[Records drawn from a dataset]
-=-=-=-=-

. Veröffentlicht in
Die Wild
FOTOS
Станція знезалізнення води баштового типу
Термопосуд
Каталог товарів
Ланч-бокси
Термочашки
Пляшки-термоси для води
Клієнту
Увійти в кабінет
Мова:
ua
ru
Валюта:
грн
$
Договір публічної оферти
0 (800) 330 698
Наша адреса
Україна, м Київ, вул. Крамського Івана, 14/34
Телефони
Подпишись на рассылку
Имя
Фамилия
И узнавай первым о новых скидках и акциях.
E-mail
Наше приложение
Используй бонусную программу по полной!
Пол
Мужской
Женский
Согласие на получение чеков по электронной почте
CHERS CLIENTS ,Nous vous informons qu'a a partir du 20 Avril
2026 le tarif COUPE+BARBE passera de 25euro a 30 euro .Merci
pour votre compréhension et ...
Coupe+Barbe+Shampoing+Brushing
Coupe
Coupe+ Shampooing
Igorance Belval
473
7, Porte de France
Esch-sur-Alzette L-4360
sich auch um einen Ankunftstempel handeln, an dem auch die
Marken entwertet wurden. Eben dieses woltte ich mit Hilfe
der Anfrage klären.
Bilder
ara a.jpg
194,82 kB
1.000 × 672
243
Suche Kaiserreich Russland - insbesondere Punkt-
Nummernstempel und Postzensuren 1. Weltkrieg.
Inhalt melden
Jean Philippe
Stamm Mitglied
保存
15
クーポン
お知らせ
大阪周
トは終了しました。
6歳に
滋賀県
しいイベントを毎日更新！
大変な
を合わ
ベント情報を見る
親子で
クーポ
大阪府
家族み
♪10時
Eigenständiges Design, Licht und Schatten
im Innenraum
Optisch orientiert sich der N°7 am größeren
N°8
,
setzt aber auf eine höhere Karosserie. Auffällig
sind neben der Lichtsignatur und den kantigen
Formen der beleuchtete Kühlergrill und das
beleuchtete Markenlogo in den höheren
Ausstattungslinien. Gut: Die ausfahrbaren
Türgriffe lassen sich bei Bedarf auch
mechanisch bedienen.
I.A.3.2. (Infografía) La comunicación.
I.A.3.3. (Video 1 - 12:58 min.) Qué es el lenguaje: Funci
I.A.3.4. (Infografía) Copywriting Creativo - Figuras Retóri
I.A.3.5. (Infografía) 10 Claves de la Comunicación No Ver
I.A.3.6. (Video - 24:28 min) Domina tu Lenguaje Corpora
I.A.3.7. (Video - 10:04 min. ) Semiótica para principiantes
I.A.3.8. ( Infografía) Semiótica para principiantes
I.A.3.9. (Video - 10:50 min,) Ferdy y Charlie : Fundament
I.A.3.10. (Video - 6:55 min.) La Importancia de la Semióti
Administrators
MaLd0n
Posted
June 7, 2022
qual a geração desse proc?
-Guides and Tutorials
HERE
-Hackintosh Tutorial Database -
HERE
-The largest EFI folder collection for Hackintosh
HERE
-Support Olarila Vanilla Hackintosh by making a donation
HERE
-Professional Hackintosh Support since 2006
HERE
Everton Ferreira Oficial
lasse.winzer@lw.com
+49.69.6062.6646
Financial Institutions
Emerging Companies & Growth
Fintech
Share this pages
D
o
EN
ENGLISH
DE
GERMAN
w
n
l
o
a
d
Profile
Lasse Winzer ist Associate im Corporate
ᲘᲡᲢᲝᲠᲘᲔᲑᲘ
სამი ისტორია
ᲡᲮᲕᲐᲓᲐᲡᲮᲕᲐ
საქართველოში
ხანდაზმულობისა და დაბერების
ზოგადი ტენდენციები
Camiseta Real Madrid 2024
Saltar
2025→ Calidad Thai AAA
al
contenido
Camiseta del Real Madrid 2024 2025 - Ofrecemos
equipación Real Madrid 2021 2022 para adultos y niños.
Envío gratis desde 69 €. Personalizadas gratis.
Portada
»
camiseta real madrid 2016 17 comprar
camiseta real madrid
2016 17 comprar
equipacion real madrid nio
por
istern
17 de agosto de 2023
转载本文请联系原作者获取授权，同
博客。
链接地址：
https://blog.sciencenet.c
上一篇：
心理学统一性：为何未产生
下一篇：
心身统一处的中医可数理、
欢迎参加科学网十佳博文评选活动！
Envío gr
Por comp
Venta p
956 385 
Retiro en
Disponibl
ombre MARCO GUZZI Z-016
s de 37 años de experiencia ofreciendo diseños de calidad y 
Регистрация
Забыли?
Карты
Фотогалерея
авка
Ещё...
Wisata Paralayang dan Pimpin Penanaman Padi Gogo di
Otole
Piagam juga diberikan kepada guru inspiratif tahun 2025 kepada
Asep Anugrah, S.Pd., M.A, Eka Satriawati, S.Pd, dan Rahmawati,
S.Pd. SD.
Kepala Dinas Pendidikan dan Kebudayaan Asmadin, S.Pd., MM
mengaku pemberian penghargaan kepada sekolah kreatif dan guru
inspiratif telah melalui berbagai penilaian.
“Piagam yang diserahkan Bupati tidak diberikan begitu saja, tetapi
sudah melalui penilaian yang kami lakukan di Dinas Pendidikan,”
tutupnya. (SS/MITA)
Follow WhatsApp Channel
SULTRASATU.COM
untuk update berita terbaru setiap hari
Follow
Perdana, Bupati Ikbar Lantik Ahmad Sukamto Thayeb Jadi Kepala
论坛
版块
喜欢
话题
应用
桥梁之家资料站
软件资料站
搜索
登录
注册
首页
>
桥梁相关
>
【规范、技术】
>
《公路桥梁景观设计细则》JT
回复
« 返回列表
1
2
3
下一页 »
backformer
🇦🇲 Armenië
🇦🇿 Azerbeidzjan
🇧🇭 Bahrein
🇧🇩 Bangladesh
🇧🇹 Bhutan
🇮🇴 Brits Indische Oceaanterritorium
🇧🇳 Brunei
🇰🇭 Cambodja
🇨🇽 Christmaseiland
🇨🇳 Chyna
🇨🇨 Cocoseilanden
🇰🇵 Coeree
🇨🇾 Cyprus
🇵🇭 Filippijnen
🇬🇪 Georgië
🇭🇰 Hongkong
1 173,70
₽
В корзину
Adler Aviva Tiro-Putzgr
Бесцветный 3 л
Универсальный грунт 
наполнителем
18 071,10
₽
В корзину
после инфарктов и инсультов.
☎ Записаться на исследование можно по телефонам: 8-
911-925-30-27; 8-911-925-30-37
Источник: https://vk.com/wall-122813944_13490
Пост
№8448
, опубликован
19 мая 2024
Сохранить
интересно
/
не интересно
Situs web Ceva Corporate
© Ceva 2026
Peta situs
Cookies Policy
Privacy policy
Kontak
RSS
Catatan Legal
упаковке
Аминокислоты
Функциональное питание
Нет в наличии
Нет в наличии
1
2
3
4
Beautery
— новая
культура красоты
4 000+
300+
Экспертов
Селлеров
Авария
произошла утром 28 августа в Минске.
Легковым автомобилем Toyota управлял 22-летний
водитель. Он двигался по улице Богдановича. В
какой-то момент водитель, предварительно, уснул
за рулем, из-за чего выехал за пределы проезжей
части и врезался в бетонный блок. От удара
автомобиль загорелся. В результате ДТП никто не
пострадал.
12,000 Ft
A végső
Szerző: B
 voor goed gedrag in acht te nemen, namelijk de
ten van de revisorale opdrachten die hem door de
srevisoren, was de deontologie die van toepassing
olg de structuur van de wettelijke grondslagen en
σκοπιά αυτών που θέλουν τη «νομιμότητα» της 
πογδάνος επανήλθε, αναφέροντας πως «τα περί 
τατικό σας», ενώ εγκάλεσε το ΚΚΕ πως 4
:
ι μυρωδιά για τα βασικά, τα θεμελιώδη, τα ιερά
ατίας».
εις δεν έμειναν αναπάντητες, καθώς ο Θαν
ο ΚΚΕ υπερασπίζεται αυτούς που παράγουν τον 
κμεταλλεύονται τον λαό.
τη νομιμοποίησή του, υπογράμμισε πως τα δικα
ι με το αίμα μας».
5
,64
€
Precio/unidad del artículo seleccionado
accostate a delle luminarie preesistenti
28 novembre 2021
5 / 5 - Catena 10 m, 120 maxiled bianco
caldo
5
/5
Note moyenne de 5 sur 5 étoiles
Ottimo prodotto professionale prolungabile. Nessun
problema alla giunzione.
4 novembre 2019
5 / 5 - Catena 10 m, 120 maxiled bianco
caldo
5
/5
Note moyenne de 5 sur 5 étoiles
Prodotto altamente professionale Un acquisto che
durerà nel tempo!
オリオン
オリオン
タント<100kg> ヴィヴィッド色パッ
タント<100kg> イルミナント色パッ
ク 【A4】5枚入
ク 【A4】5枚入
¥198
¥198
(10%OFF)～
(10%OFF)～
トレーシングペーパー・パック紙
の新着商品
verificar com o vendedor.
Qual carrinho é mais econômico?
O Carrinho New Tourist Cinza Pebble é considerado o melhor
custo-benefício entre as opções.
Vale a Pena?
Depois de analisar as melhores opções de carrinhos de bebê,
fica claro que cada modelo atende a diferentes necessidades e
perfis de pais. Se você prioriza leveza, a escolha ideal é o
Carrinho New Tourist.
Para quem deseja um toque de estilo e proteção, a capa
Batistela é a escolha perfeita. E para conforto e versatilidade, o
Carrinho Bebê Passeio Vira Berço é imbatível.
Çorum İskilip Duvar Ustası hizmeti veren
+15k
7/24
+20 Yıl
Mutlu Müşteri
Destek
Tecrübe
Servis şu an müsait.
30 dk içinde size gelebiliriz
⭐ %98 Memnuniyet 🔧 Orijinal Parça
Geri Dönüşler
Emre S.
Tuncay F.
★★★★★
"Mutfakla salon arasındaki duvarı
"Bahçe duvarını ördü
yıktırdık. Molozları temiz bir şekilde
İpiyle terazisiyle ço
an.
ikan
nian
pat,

-=-=-=-=-

▶ _Work request_: Every line of the records containing the word "Dinas" must appear in the answer.

▶ _Response to the task_:
Kepala Dinas Pendidikan dan Kebudayaan Asmadin, S.Pd., MM
sudah melalui penilaian yang kami lakukan di Dinas Pendidikan,”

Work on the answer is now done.